GAZETTE: We find you in the Arthur M. Sackler building, home to the History of Art and Architecture Department. Today it’s the site of your office, but you had your first class as an undergraduate here. Does this feel like a coming full circle?
LEWIS: So much has changed, but in some sense it does feel like a return. In fact, as I was designing my first lecture for “Vision & Justice,” I was identifying a work to discuss that seemed overly familiar, personal somehow. I poked around my files and found that I had written one of my response papers on the same work, by [African-American painter] Jacob Lawrence in the Harvard Art Museums, that I was planning to teach from. I read my argument about the work and realized that even at the age of 19, I was thinking about the role of art, vision, and citizenship, topics I’m teaching about nearly 20 years later.
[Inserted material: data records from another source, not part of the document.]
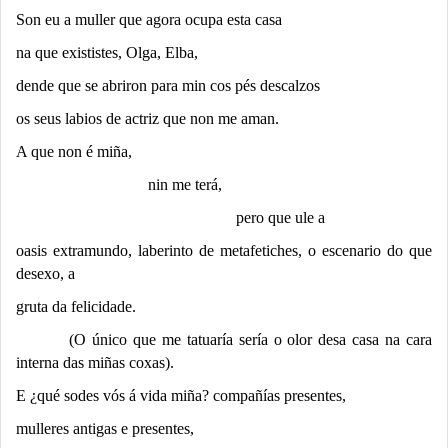
Son eu a muller que agora ocupa esta casa
na que exististes, Olga, Elba,
dende que se abriron para min cos pés descalzos
os seus labios de actriz que non me aman.
A que non é miña,
nin me terá,
pero que ule a
oasis extramundo, laberinto de metafetiches, o escenario do que
desexo, a
gruta da felicidade.
(O único que me tatuaría sería o olor desa casa na cara
interna das miñas coxas).
E ¿qué sodes vós á vida miña? compañías presentes,
mulleres antigas e presentes,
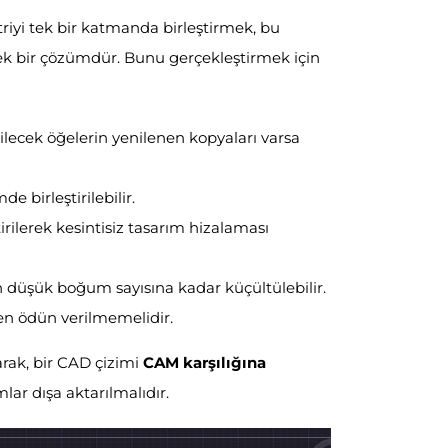
riyi tek bir katmanda birleştirmek, bu
k bir çözümdür. Bunu gerçekleştirmek için
ilecek öğelerin yenilenen kopyaları varsa
e birleştirilebilir.
tirilerek kesintisiz tasarım hizalaması
 düşük boğum sayısına kadar küçültülebilir.
den ödün verilmemelidir.
rak, bir CAD çizimi
CAM karşılığına
lar dışa aktarılmalıdır.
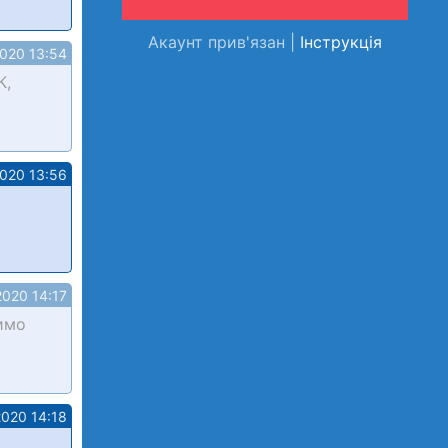
Акаунт прив'язан |
Інструкція
2020 13:54
К,
2020 13:56
2020 14:17
имо
2020 14:18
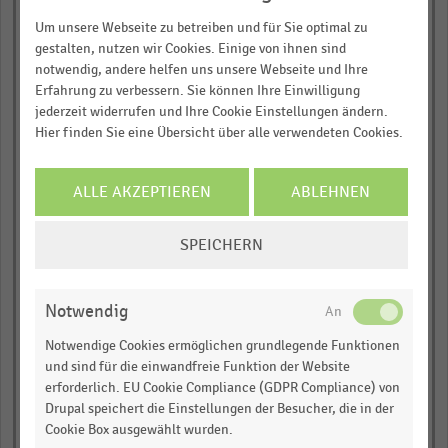
Rund 25.000 Statistiken
Retail Park
Um unsere Webseite zu betreiben und für Sie optimal zu
Download als Excel, PNG, PDF
gestalten, nutzen wir Cookies. Einige von ihnen sind
empty
notwendig, andere helfen uns unsere Webseite und Ihre
… und vieles mehr!
Erfahrung zu verbessern. Sie können Ihre Einwilligung
empty
jederzeit widerrufen und Ihre Cookie Einstellungen ändern.
JETZT INFORMIEREN
Hier finden Sie eine Übersicht über alle verwendeten Cookies.
empty
Alle
ALLE AKZEPTIEREN
ABLEHNEN
empty
COOKIE-
SPEICHERN
EINSTELLUNGEN
empty
ÄNDERN
Notwendig
empty
Notwendige Cookies ermöglichen grundlegende Funktionen
und sind für die einwandfreie Funktion der Website
erforderlich. EU Cookie Compliance (GDPR Compliance) von
Drupal speichert die Einstellungen der Besucher, die in der
Cookie Box ausgewählt wurden.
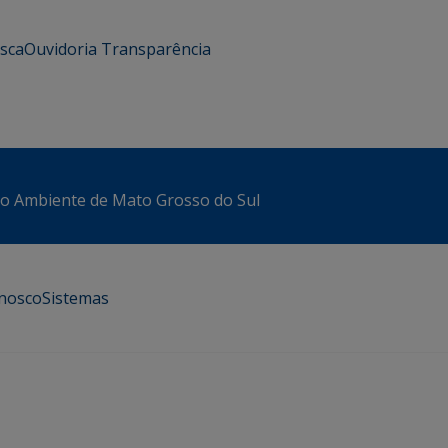
usca
Ouvidoria
Transparência
io Ambiente de Mato Grosso do Sul
onosco
Sistemas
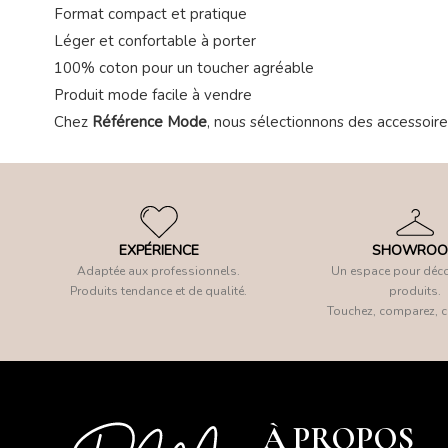
Format compact et pratique
Léger et confortable à porter
100% coton pour un toucher agréable
Produit mode facile à vendre
Chez
Référence Mode
, nous sélectionnons des accessoire
EXPÉRIENCE
SHOWRO
Adaptée aux professionnels.
Un espace pour déco
Produits tendance et de qualité.
produits.
Touchez, comparez, c
À PROPOS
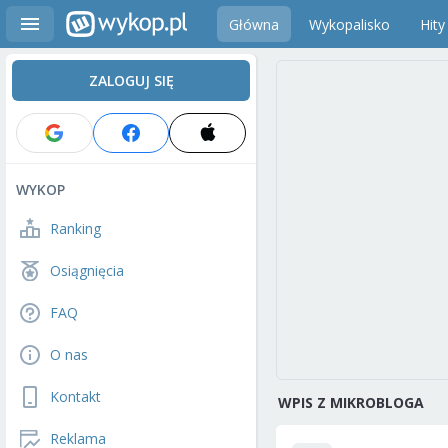
Główna
Wykopalisko
Hity
ZALOGUJ SIĘ
WYKOP
Ranking
Osiągnięcia
FAQ
O nas
Kontakt
WPIS Z MIKROBLOGA
Reklama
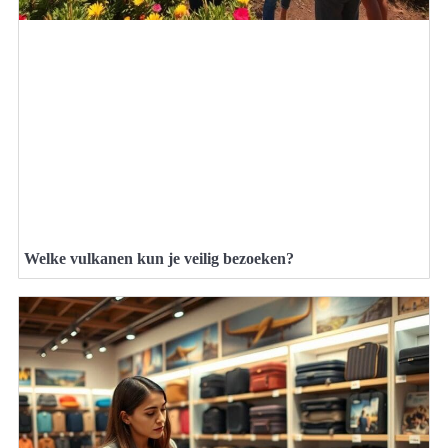
Welke vulkanen kun je veilig bezoeken?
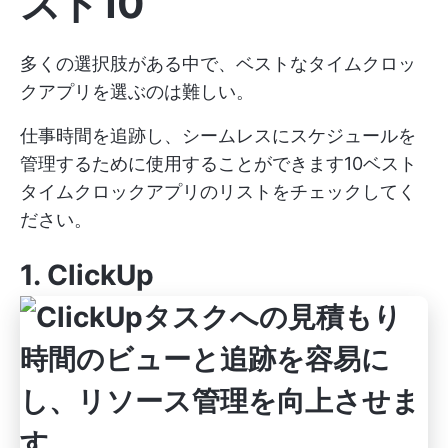
スト10
多くの選択肢がある中で、ベストなタイムクロッ
クアプリを選ぶのは難しい。
仕事時間を追跡し、シームレスにスケジュールを
管理するために使用することができます10ベスト
タイムクロックアプリのリストをチェックしてく
ださい。
1.
ClickUp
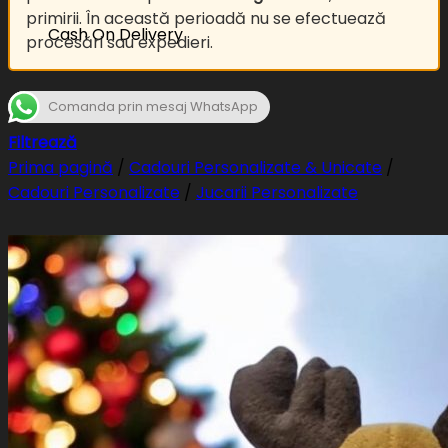
primirii. În această perioadă nu se efectuează
Cash On Delivery
procesări sau expedieri.
Comanda prin mesaj WhatsApp
Filtrează
Prima pagină
/
Cadouri Personalizate & Unicate
/
Cadouri Personalizate
/
Jucarii Personalizate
GAZETTE: Your course had to move rooms and format — from a seminar to a lecture course — because of anticipated demand. Are there benefits to being in the big museum space?
LEWIS: I love that the siting of the class in the Harvard Art Museums connects it to the third-floor teaching gallery, where students will access the “Vision & Justice” exhibit. The museums’ lecture halls are a great forum to turn a class of a diverse group of students, who come from a range of concentrations as well as the Graduate School of Design and Nieman Foundation fellowship program, into what feels like a cohesive seminar. In the first class, we had a discussion about how Frederick Douglass spoke about the phenomenology of photographs in a speech given during the Civil War. It led to a dialogue on photography and race, memory and war, and the legacy it leaves us with today.
We finished the first class with a portion of President John F. Kennedy’s 1963 eulogy for Robert Frost, which underscored a central point — that the arts are one of the main ways to access self-comprehension. When it ended, it was 12 p.m. on the dot and students just sat there, processing it.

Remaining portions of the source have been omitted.